The recent thread about a customer who generated a load of 65 made me wonder how well resources are governed in a VPS. I'm thinking of common technologies like OvZ, Xen, KVM.
For disk - I don't think there's anything to guarantee or cap I/O, is there?
For memory - it's either there or it's not, right? You can oversell but ultimately if you give a VPS 512MB, that's all it can use (leaving out burst memory, swap, etc.)
So that leaves CPU. If you have an 8-core box and you give a VPS 1 core, they can max out a core's worth, but that's the limit of what they can do, right? So in theory I could be running 1 core at 100% but the other would be sitting there idle or in use by other VPSes?
Just wondering how tall the inter-VPS walls are.
Comments
I was wondering as well. Anyone care to share?
In KVM yes, in OpenVZ there is an ioprio option
Well, we already know lol
Hmmm, most providers give that "fair share" based in a "cpuunits" param, I guess everybody gets "1000", so is fair.
Some providers have set "cpulimit" to give a fixed percentage of CPU. That's OpenVZ
For KVM, afaik the cpu scheduling just sucks.

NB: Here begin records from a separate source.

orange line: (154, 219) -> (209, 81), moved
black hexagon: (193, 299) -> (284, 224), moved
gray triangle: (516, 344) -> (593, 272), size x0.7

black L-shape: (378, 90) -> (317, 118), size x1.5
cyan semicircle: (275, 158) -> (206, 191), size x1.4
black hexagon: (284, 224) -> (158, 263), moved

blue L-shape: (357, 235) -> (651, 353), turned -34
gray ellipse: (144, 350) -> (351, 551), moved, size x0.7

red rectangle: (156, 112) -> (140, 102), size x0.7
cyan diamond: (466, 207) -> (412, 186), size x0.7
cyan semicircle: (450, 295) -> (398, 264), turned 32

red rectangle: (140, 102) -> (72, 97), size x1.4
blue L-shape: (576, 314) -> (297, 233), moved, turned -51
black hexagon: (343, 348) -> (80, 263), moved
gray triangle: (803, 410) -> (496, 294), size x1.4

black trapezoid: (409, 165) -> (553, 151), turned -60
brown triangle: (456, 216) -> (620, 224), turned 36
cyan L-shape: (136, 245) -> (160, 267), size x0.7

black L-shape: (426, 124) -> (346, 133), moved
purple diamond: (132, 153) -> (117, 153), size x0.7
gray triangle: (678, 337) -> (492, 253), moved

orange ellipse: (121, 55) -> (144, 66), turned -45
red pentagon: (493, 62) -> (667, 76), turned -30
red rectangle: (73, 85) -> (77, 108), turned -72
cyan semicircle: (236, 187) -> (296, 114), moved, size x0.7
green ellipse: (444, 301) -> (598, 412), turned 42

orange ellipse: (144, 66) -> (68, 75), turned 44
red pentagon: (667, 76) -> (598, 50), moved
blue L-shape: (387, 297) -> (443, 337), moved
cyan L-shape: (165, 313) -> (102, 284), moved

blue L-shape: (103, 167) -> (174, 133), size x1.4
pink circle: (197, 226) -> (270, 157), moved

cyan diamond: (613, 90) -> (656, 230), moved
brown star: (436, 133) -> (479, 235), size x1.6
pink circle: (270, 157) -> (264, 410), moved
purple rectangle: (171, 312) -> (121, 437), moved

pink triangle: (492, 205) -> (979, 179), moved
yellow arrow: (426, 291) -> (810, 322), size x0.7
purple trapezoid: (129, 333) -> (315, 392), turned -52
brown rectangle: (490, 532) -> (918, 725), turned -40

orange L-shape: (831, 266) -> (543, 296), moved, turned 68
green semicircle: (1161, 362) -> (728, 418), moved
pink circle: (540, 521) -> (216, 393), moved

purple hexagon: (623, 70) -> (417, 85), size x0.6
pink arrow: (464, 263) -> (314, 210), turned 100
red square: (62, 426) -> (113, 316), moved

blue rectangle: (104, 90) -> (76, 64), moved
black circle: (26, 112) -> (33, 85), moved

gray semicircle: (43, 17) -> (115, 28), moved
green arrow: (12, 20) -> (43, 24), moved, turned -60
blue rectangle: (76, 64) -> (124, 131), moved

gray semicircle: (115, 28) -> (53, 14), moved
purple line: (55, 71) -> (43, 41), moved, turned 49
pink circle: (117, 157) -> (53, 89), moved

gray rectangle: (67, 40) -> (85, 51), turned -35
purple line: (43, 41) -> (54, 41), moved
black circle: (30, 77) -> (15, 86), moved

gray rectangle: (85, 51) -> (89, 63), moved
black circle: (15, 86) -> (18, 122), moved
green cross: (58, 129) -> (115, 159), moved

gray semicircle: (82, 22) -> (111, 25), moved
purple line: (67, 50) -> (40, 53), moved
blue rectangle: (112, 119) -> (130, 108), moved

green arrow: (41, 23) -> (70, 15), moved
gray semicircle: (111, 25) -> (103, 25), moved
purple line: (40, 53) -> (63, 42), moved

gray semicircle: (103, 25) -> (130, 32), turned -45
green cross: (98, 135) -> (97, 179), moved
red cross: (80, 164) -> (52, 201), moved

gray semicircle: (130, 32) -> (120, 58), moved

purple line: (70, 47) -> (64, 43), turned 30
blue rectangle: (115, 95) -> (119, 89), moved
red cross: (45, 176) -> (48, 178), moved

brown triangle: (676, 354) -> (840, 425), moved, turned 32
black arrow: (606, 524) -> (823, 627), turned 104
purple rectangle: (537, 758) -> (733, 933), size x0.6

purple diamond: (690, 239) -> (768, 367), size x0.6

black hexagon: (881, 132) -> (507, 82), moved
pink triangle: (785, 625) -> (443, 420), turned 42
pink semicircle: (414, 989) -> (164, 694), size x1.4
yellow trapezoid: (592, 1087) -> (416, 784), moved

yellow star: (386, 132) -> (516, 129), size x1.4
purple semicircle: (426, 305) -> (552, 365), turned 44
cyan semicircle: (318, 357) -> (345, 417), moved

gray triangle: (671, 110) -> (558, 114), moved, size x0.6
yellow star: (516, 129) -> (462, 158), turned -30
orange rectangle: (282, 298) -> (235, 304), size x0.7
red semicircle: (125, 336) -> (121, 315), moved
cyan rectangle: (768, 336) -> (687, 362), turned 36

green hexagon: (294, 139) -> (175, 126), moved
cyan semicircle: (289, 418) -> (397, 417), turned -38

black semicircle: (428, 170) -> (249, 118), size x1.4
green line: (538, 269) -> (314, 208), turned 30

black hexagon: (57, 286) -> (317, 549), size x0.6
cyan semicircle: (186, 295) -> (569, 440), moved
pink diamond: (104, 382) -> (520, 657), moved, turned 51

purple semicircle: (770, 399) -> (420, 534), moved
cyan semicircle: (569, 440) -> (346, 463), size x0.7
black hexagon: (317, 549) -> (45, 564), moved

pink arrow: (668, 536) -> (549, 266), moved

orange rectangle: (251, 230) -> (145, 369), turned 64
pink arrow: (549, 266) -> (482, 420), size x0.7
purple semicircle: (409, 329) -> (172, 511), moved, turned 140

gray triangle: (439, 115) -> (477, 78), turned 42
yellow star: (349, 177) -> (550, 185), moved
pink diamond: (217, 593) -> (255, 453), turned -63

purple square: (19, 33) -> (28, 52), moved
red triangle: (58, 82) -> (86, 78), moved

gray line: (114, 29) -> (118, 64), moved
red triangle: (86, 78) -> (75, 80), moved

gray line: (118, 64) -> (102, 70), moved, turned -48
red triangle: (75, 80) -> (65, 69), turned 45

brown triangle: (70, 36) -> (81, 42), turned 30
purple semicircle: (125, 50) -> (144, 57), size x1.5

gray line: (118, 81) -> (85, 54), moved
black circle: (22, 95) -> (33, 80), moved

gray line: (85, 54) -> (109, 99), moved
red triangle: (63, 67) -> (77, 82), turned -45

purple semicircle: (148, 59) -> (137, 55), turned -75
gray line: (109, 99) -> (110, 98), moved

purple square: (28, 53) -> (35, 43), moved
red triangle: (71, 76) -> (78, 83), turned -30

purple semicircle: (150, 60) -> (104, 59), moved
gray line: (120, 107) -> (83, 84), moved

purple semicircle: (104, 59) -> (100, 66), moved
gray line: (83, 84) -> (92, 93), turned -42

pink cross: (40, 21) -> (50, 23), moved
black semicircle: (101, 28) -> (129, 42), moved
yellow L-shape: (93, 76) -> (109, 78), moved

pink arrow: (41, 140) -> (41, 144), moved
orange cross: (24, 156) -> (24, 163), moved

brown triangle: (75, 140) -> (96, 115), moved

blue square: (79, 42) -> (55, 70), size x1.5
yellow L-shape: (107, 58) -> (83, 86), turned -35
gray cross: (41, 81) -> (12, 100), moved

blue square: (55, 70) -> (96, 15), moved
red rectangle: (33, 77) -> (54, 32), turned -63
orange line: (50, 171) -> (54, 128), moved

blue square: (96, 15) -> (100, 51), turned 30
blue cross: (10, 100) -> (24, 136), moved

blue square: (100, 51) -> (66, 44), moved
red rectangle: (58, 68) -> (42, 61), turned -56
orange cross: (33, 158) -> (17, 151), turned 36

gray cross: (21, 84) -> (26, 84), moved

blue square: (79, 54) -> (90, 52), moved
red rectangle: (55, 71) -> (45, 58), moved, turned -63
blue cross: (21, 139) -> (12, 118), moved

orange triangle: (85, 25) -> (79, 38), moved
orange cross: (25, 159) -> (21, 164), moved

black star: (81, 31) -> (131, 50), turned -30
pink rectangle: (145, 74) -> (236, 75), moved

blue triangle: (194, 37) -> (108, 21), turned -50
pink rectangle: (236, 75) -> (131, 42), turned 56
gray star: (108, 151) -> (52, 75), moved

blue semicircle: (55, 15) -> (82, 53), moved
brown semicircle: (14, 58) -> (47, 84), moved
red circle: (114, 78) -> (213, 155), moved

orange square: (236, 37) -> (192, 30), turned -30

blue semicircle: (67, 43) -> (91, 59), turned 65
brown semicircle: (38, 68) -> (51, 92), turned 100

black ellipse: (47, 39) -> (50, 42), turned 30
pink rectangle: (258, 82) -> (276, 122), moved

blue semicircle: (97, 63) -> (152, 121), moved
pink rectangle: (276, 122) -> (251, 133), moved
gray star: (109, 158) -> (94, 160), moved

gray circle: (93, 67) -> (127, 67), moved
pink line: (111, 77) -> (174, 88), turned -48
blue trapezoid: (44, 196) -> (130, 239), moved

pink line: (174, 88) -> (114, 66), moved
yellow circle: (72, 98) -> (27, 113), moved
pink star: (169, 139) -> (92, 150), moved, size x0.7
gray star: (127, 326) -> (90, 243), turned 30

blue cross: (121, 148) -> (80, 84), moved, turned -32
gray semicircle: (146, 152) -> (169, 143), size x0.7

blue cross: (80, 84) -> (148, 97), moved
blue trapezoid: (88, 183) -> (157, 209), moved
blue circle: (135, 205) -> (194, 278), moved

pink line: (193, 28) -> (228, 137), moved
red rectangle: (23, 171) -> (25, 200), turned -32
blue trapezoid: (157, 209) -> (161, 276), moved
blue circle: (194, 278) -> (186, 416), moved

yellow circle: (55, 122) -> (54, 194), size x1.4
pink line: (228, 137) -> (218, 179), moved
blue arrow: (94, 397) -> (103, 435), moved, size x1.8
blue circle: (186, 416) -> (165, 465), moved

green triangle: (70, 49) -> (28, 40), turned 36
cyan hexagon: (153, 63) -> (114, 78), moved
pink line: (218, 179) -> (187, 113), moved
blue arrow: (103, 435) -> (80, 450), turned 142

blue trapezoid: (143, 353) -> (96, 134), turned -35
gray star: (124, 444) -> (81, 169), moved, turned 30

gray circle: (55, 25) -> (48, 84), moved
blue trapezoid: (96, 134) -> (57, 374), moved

For xen apparently you have fine control too
Isn't it also possible to limit your container to a certain percentage of a core?
Edit: too late ;(
Linux cgroups are used by savvy providers to partition host resources to client KVMs (example: OpenITC): https://www.kernel.org/doc/Documentation/cgroups/cgroups.txt
It´s possible to limit cpu in kvm too, but not implemented in solusvm (only in beta). http://libvirt.org/formatdomain.html#elementsCPUAllocation
You can use cgroups with RHEL6-based VZ kernels.
They do that?
Very interesting information BTW, bookmarked
I thought KVM is already using cgroups to allocate and cap things.